EXERCISE INSTRUCTIONS | Write out every entry exactly as given, but omit the pictures.

INPUT |
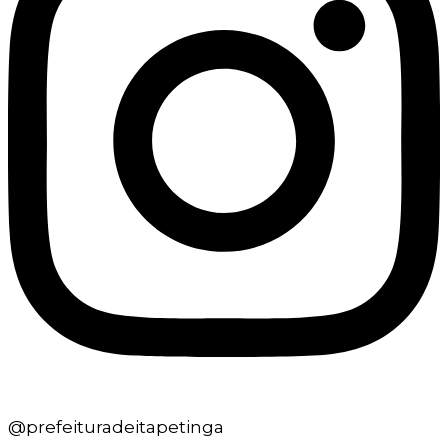
@prefeituradeitapetinga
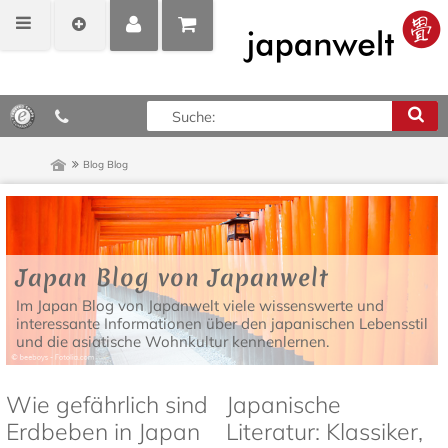
MEIN
POSITIONEN
0,00 €*
KONTO
ANZEIGEN
Blog
Blog
Japan Blog von Japanwelt
Im Japan Blog von Japanwelt viele wissenswerte und
interessante Informationen über den japanischen Lebensstil
und die asiatische Wohnkultur kennenlernen.
Wie gefährlich sind
Japanische
Erdbeben in Japan
Literatur: Klassiker,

EXERCISE OUTPUT |
@prefeituradeitapetinga
MEIN
POSITIONEN
0,00 €*
KONTO
ANZEIGEN
Blog
Blog
Japan Blog von Japanwelt
Im Japan Blog von Japanwelt viele wissenswerte und
interessante Informationen über den japanischen Lebensstil
und die asiatische Wohnkultur kennenlernen.
Wie gefährlich sind
Japanische
Erdbeben in Japan
Literatur: Klassiker,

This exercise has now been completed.